■ TO DO
Pick out the lines below that contain the string "unseres" and copy them all.

○ ○ ○ ○

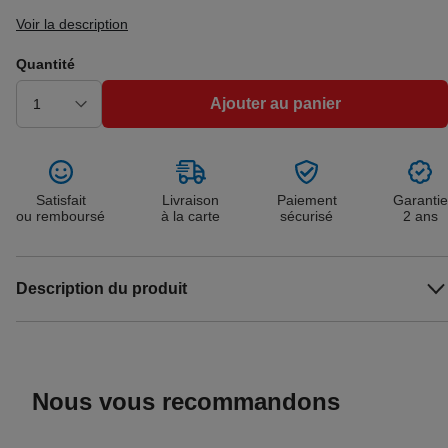
Voir la description
Quantité
Ajouter au panier
Satisfait
Livraison
Paiement
Garantie
ou remboursé
à la carte
sécurisé
2 ans
Description du produit
Nous vous recommandons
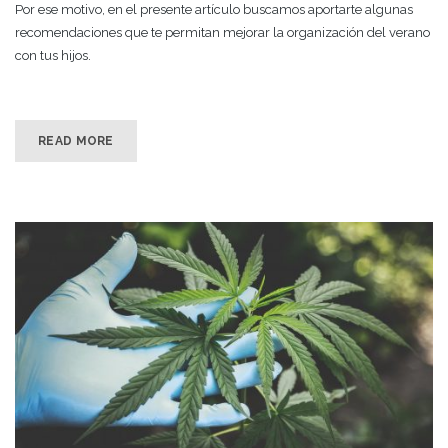
Por ese motivo, en el presente artículo buscamos aportarte algunas
recomendaciones que te permitan mejorar la organización del verano
con tus hijos.
READ MORE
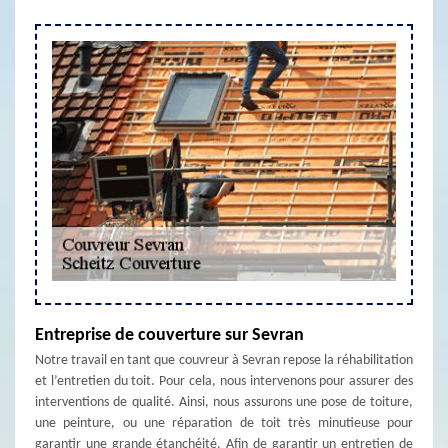
Entreprise de couverture sur Sevran
Notre travail en tant que couvreur à Sevran repose la réhabilitation
et l’entretien du toit. Pour cela, nous intervenons pour assurer des
interventions de qualité. Ainsi, nous assurons une pose de toiture,
une peinture, ou une réparation de toit très minutieuse pour
garantir une grande étanchéité. Afin de garantir un entretien de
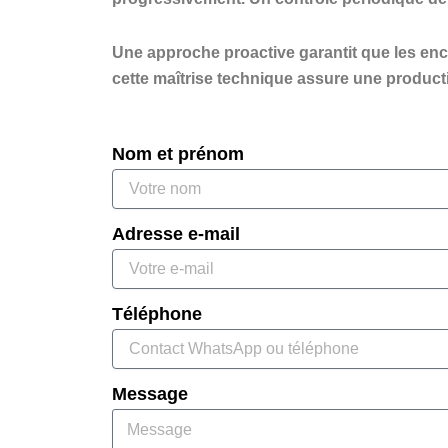
Une approche proactive garantit que les enc
cette maîtrise technique assure une producti
Nom et prénom
Adresse e-mail
Téléphone
Message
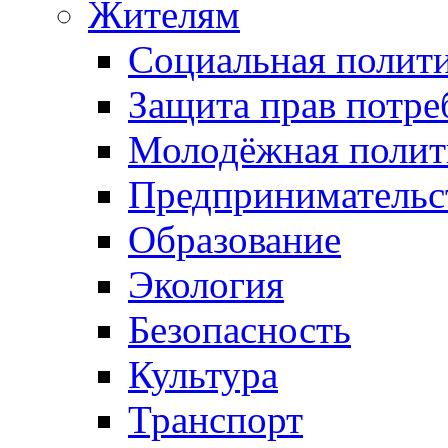
Жителям
Социальная полит
Защита прав потре
Молодёжная полит
Предпринимательс
Образование
Экология
Безопасность
Культура
Транспорт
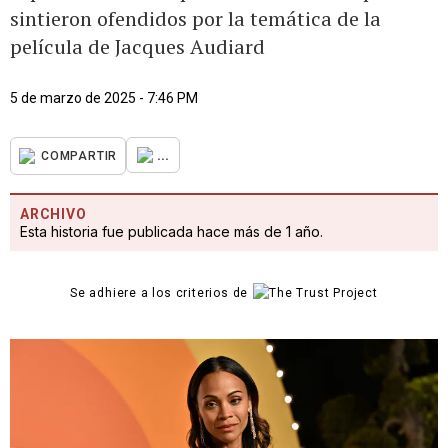
sintieron ofendidos por la temática de la
película de Jacques Audiard
5 de marzo de 2025 - 7:46 PM
...
COMPARTIR
ARCHIVO
Esta historia fue publicada hace más de 1 año.
Se adhiere a los criterios de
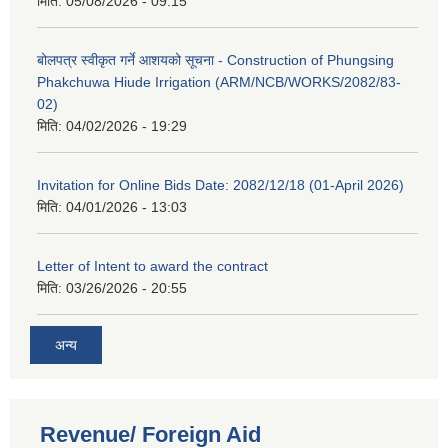
मिति:
05/08/2026 - 09:15
बोलपत्र स्वीकृत गर्ने आशयको सूचना - Construction of Phungsing
Phakchuwa Hiude Irrigation (ARM/NCB/WORKS/2082/83-
02)
मिति:
04/02/2026 - 19:29
Invitation for Online Bids Date: 2082/12/18 (01-April 2026)
मिति:
04/01/2026 - 13:03
Letter of Intent to award the contract
मिति:
03/26/2026 - 20:55
अन्य
Revenue/ Foreign Aid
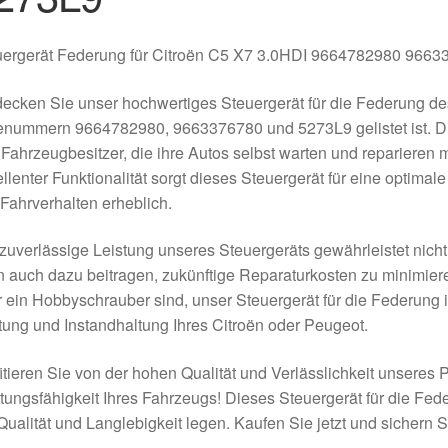
uergerät Federung für Citroën C5 X7 3.0HDI 9664782980 966
ecken Sie unser hochwertiges Steuergerät für die Federung de
enummern 9664782980, 9663376780 und 5273L9 gelistet ist. Die
Fahrzeugbesitzer, die ihre Autos selbst warten und reparieren
llenter Funktionalität sorgt dieses Steuergerät für eine optima
Fahrverhalten erheblich.
zuverlässige Leistung unseres Steuergeräts gewährleistet nicht
 auch dazu beitragen, zukünftige Reparaturkosten zu minimier
 ein Hobbyschrauber sind, unser Steuergerät für die Federung 
ung und Instandhaltung Ihres Citroën oder Peugeot.
itieren Sie von der hohen Qualität und Verlässlichkeit unseres 
tungsfähigkeit Ihres Fahrzeugs! Dieses Steuergerät für die Feder
Qualität und Langlebigkeit legen. Kaufen Sie jetzt und sichern S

○ ○ ○ ○

■ RESULT OF THIS TASK
zuverlässige Leistung unseres Steuergeräts gewährleistet nicht
itieren Sie von der hohen Qualität und Verlässlichkeit unseres 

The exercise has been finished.